The New ISO 20607 Is Now Available
Ing. Martin Rieder
Even during its creation, since 2016, the standard project ISO 20607 caused something of a stir. On June 6, 2019, the standard was published by ISO. The result: A “cookbook” for mechanical engineering documentation, which overlaps in parts with IEC/IEEE 82079-1, Edition 2, but also supplements it. This post examines the advantages and disadvantages of the standard and takes a compact, critical look at the work.
The Long Path to the Standard
ISO 20607 was created under ISO (International Organization for Standardization) in Working Group 5 of the Technical Committee 199. From the beginning, it was exclusively an ISO standard, without contribution or connection to ISO / IEC Joint Working Group 16, which is responsible for the reworking of IEC/IEEE 82079-1. Thus, there were concerns about duplication. After publication of the draft standard, around 500 comments from 13 countries were submitted. The edition of the final standard was planned for November 2019. However, the standard was published in the first half of June, a few weeks after publication of 82079-1, Edition 2.
ISO 20607:2019 is titled Safety of machinery - Instruction handbook - General drafting principles and is available in the ISO webstore in English and French. In its English version, the standard is 32 pages long (compare: IEC/IEEE 82079-1 at 130 pages long, English and French version combined) and can be purchased as a PDF or ePub for 118.00 CHF.

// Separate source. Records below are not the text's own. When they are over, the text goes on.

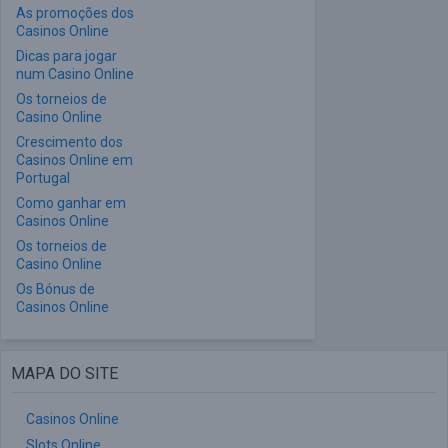
As promoções dos
Casinos Online
Dicas para jogar
num Casino Online
Os torneios de
Casino Online
Crescimento dos
Casinos Online em
Portugal
Como ganhar em
Casinos Online
Os torneios de
Casino Online
Os Bónus de
Casinos Online
MAPA DO SITE
Casinos Online
Slots Online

In the ISO webstore, parts of the standard can be viewed free of charge. Beside the table of contents, foreword and introduction to the standard, sections 1 to 3 (Scope of Application, Normative References, Definitions) are available.
Position, Target Audience and Normative Range of ISO 20607
The position of the standard becomes clear when reading the sections in the free preview: It is a standard in the area of machine safety and is identified as a Type B standard as per ISO 12100. The target audience for the standard mentioned in the scope names authorities, users, consumers, standards institutes and machinery manufacturers. The standard provides information on structuring the instruction handbook, doing so – according to the statement in the scope – in more detail than IEC/IEEE 82079-1.
Generally, the standard digs somewhat deeper by giving clear guidelines – as a recommendation – on the structure and content of the instruction handbook. Which brings us to the “cookbook”.
On another positive note, the standard does away with a rather outdated discussion (instruction handbook exclusively in paper form) and follows up on 82079-1 by opening towards instruction handbooks in electronic form depending on local legal regulations.
After the successful harmonization of the Machinery Directive, this is a valuable clarification of the requirements with regard to technical documentation. The standard is currently in the harmonization process and will be published as an EN in the next few months (probably in the fall of 2019). Preparations for harmonization with the EC Directive for Machinery 2006/42/EC are already underway, which play an interesting role in the application of the standard.
Technical editing departments in mechanical engineering companies would be well advised to start working in parallel with both standards (20607 and 82079-1, Edition 2). 20607 is well suited for a quick creation of a instruction handbook, but falls short in the basic conception of the documentation of a mechanical engineering company. The standard does not focus on comprehensive approaches, principles, criteria, basics and processes in the way 82079-1 does. IEC/IEEE 82079-1 also requires knowledge of information development and makes concept work necessary.
IEC/IEEE 82079-1 thus forms the basic standard and should always be applied in the creation of information products, also for instruction handbooks for machines. The insight into both standards, however, will prove valuable in any case for technical editing departments in mechanical engineering companies.